What the task asks: Whenever a line below includes the string "douche", show it.

Extracted entries:
== Segment start ==

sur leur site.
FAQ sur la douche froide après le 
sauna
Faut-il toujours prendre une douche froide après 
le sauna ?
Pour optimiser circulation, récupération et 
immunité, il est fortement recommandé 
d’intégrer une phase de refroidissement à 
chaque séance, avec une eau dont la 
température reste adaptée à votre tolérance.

== Segment end ==
== Segment start ==

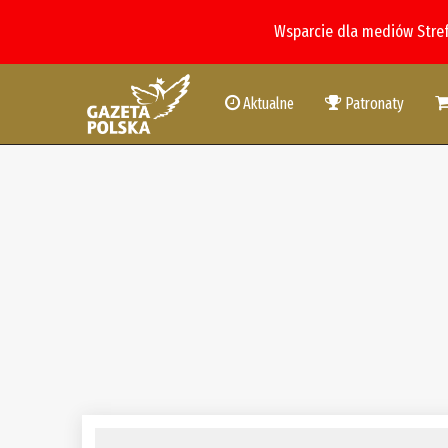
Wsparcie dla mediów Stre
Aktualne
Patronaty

== Segment end ==
== Segment start ==

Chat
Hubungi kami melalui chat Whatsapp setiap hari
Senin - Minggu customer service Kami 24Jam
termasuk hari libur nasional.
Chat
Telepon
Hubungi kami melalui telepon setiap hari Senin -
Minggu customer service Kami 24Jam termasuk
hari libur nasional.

== Segment end ==

Result:
FAQ sur la douche froide après le 
Faut-il toujours prendre une douche froide après 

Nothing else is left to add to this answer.